### Your goal
Please print, word for word, every line from the one that contains "amplificatori, filtri e" through the last line of the records, and nothing else.

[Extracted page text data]
■ ■ ■ ■ ■ ■ ■

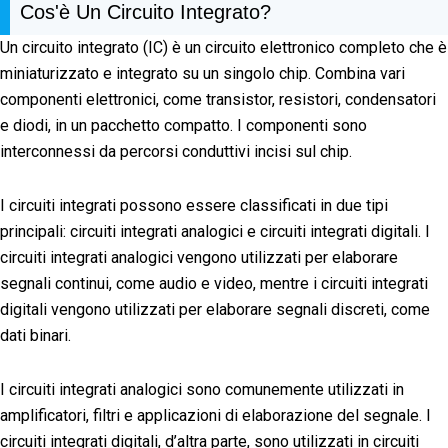
Cos'è Un Circuito Integrato?
Un circuito integrato (IC) è un circuito elettronico completo che è
miniaturizzato e integrato su un singolo chip. Combina vari
componenti elettronici, come transistor, resistori, condensatori
e diodi, in un pacchetto compatto. I componenti sono
interconnessi da percorsi conduttivi incisi sul chip.
I circuiti integrati possono essere classificati in due tipi
principali: circuiti integrati analogici e circuiti integrati digitali. I
circuiti integrati analogici vengono utilizzati per elaborare
segnali continui, come audio e video, mentre i circuiti integrati
digitali vengono utilizzati per elaborare segnali discreti, come
dati binari.
I circuiti integrati analogici sono comunemente utilizzati in
amplificatori, filtri e applicazioni di elaborazione del segnale. I
circuiti integrati digitali, d’altra parte, sono utilizzati in circuiti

■ ■ ■ ■ ■ ■ ■

### Response
amplificatori, filtri e applicazioni di elaborazione del segnale. I
circuiti integrati digitali, d’altra parte, sono utilizzati in circuiti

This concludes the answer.